Leonor asintió. El agua caliente salía por la regadera de Lucas como un rocío disparado a presión y sus briznas perfectas multiplicaban la densidad caliente del humo. Cuando terminó esa inmersión, el malestar de su cuerpo se había ido, como dijo Lucas, y estaba a punto de desplomarse, vencida por su día redondo de excesos. Lucas la esperaba con un platón de quesadillas y una sopa de verdura hirviendo.
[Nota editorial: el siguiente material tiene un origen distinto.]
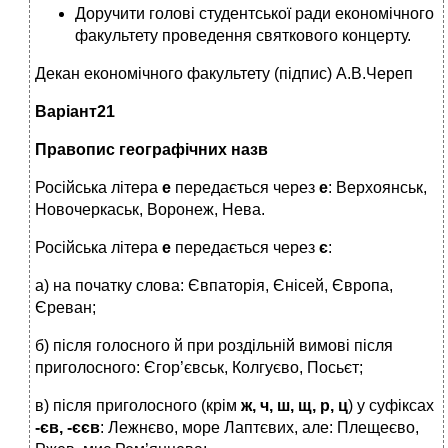
Доручити голові студентської ради економічного
факультету проведення святкового концерту.
Декан економічного факультету (підпис) А.В.Череп
Варіант21
Правопис географічних назв
Російська літера
е
передається через
е
: Верхоянськ,
Новочеркаськ, Воронеж, Нева.
Російська літера
е
передається через
є
:
а) на початку слова: Євпаторія, Єнісей, Європа,
Єреван;
б) після голосного й при роздільній вимові після
приголосного: Єгор’євськ, Колгуєво, Посьєт;
в) після приголосного (крім
ж, ч, ш, щ, р, ц
) у суфіксах
-єв, -єєв
: Лежнєво, море Лаптєвих, але: Плещеєво,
Comió vorazmente, con un apetito que no recordaba, y oyó a Lucas decirle, en el cabo final de su cansancio: -No puedes quedarte aquí. Voy a llamar a tu casa.
– A mi casa no -pidió Leonor, dormitando. -No tengo casa.
– No puedes quedarte aquí -oyó entre brumas la última voz de Lucas.
Lo siguiente que Leonor vio fue el rostro de Ramón Gonzalbo, de pie en su cabecera con el médico Necoechea al lado, tomándole el pulso bajo la mirada de su abuela Filisola. Descubrió con horror que iba en una camilla, saliendo de la casa de Lucas.
– Yo los llamé -quiso tranquilizarla Lucas. -Te van a llevar a tu casa.
Leonor dio un grito y trató de aferrarse a Lucas, pero sus brazos iban atados a la camilla, el izquierdo conectado a una botella de suero.
– Así se llevaron a Mariana -le gritó a Lucas.
– Tú no eres Mariana -le dijo Lucas.
– Y no volviste a verla -le gritó de nuevo, buscando su complicidad en medio del espanto, mientras los calmantes que le habían inyectado empezaban a separarla del miedo y de la memoria, de la conciencia y del dolor.